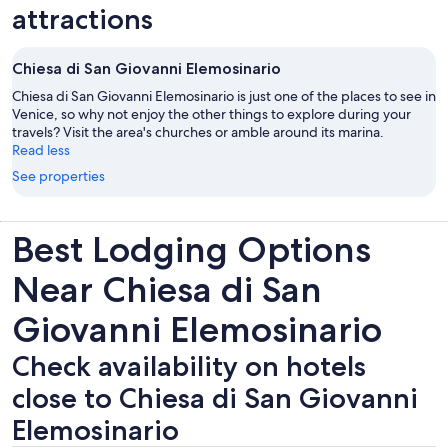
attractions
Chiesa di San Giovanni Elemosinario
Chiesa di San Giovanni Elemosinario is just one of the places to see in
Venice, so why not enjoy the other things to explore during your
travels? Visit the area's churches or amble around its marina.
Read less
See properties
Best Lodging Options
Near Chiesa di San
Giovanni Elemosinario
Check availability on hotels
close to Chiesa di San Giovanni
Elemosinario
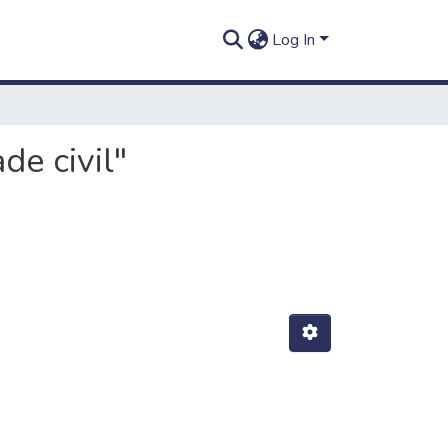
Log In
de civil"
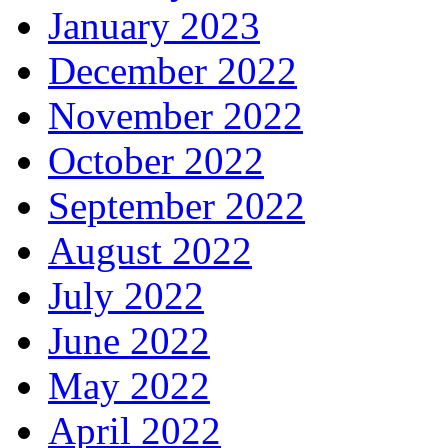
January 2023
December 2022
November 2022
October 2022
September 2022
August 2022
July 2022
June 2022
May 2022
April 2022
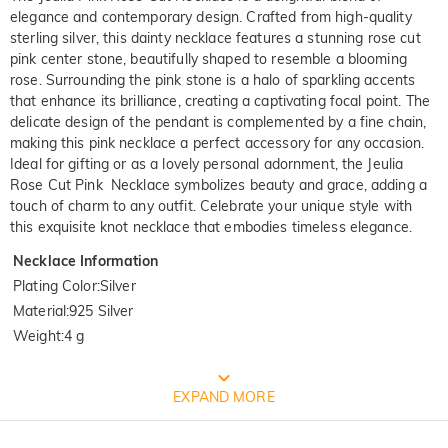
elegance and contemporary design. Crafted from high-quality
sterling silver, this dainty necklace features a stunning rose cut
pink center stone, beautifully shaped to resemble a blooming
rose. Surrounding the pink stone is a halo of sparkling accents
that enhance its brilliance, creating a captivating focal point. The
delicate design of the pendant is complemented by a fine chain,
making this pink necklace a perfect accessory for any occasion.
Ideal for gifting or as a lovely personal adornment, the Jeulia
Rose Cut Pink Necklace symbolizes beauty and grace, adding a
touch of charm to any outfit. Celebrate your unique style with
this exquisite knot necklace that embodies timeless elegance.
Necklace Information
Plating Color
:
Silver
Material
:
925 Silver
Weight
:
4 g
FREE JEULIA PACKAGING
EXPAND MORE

======

Directions> Please give again, exactly and only, the lines from the top of the listing above through the line that has "rose. Surrounding the", with pictures left out.

Task response>
attractions
Chiesa di San Giovanni Elemosinario
Chiesa di San Giovanni Elemosinario is just one of the places to see in
Venice, so why not enjoy the other things to explore during your
travels? Visit the area's churches or amble around its marina.
Read less
See properties
Best Lodging Options
Near Chiesa di San
Giovanni Elemosinario
Check availability on hotels
close to Chiesa di San Giovanni
Elemosinario
Log In
de civil"
January 2023
December 2022
November 2022
October 2022
September 2022
August 2022
July 2022
June 2022
May 2022
April 2022
elegance and contemporary design. Crafted from high-quality
sterling silver, this dainty necklace features a stunning rose cut
pink center stone, beautifully shaped to resemble a blooming
rose. Surrounding the pink stone is a halo of sparkling accents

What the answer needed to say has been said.